_Directions for this task_
Starting at the line where "关注云资讯，随时随地运维管控云服务" occurs, reproduce each line through the end of the entries below exactly. Omit every picture.

>>

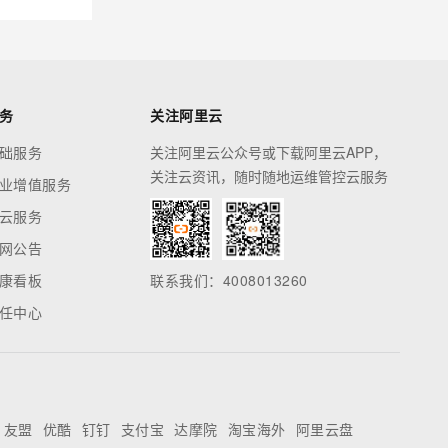
务
关注阿里云
础服务
关注阿里云公众号或下载阿里云APP，
关注云资讯，随时随地运维管控云服务
业增值服务
云服务
网公告
康看板
联系我们：4008013260
任中心
友盟
优酷
钉钉
支付宝
达摩院
淘宝海外
阿里云盘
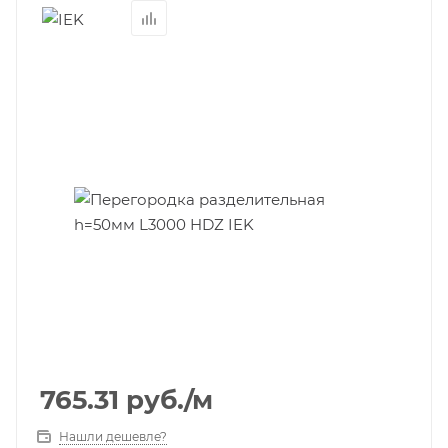
765.31
руб.
/м
Нашли дешевле?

<<

_Answer to this problem_
关注云资讯，随时随地运维管控云服务
业增值服务
云服务
网公告
康看板
联系我们：4008013260
任中心
友盟
优酷
钉钉
支付宝
达摩院
淘宝海外
阿里云盘
765.31
руб.
/м
Нашли дешевле?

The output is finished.